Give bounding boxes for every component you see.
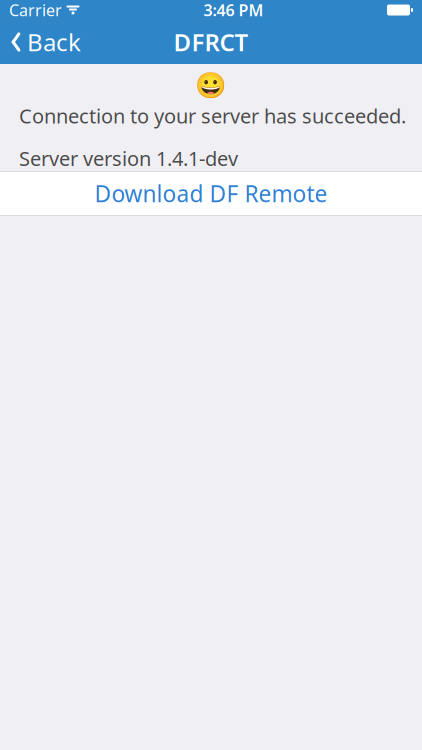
staticText: Connection to your server has succeeded. [19,102,406,129]
staticText: Back [27,26,81,58]
button[interactable]: Back [0,20,91,64]
button[interactable]: Download DF Remote [0,172,422,215]
staticText: Server version 1.4.1-dev [19,145,238,172]
staticText: Carrier [9,0,62,21]
staticText: Download DF Remote [94,178,328,208]
staticText: 😀 [195,71,227,100]
staticText: 3:46 PM [204,0,264,21]
staticText: DFRCT [174,26,248,58]
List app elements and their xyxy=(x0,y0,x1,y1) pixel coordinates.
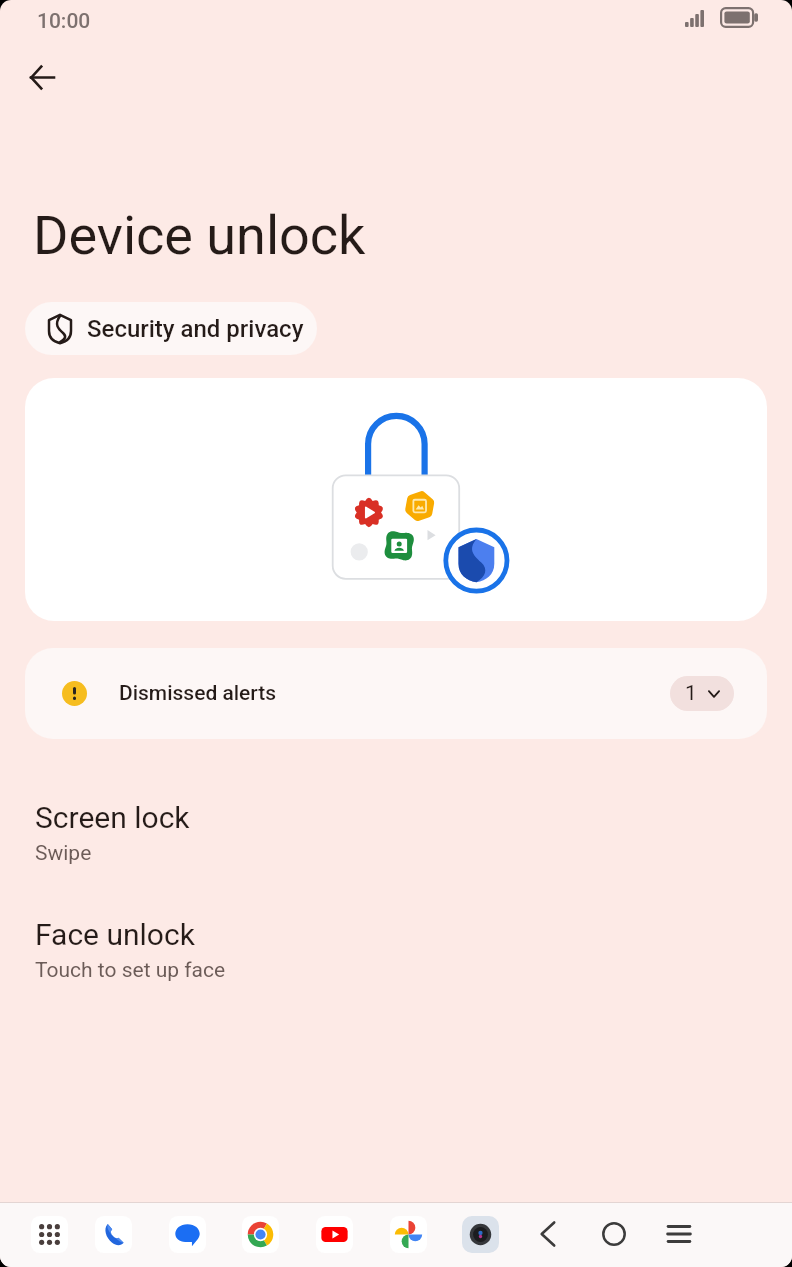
staticText: Screen lock xyxy=(35,800,190,835)
button[interactable]: Dismissed alerts xyxy=(25,648,767,739)
staticText: Swipe xyxy=(35,841,92,866)
button[interactable]: Screen lock xyxy=(0,784,792,886)
button[interactable]: YouTube xyxy=(308,1208,360,1260)
button[interactable]: Phone xyxy=(87,1208,139,1260)
button[interactable]: Camera xyxy=(454,1208,506,1260)
button[interactable]: Chrome xyxy=(234,1208,286,1260)
button[interactable]: 1 xyxy=(670,676,734,711)
staticText: Dismissed alerts xyxy=(119,681,277,706)
staticText: 1 xyxy=(685,681,697,706)
button[interactable]: Back xyxy=(522,1208,574,1260)
staticText: Security and privacy xyxy=(87,315,304,343)
button[interactable]: Face unlock xyxy=(0,901,792,1003)
staticText: Face unlock xyxy=(35,917,195,952)
button[interactable]: Home xyxy=(588,1208,640,1260)
button[interactable]: Recent apps xyxy=(653,1208,705,1260)
staticText: 10:00 xyxy=(37,9,91,34)
staticText: Device unlock xyxy=(33,204,366,267)
button[interactable]: Back xyxy=(14,49,70,105)
button[interactable]: Apps xyxy=(23,1208,75,1260)
button[interactable]: Photos xyxy=(382,1208,434,1260)
button[interactable]: Messages xyxy=(161,1208,213,1260)
button[interactable]: Security and privacy xyxy=(25,302,317,355)
staticText: Touch to set up face xyxy=(35,958,226,983)
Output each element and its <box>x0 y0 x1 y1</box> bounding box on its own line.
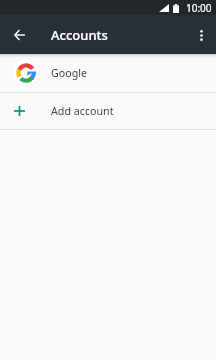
button[interactable]: Back <box>0 16 38 54</box>
staticText: Accounts <box>51 26 108 44</box>
button[interactable]: Add account <box>0 93 216 129</box>
button[interactable]: Google <box>0 54 216 92</box>
staticText: 10:00 <box>186 1 212 15</box>
staticText: Add account <box>51 104 114 119</box>
button[interactable]: More options <box>186 20 216 50</box>
staticText: Google <box>51 66 88 81</box>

**Exercise brief:**
I need each line from the listing where the word "privacy" occurs.

**Response area:**
staticText: Security and privacy xyxy=(87,315,304,343)
button[interactable]: Security and privacy xyxy=(25,302,317,355)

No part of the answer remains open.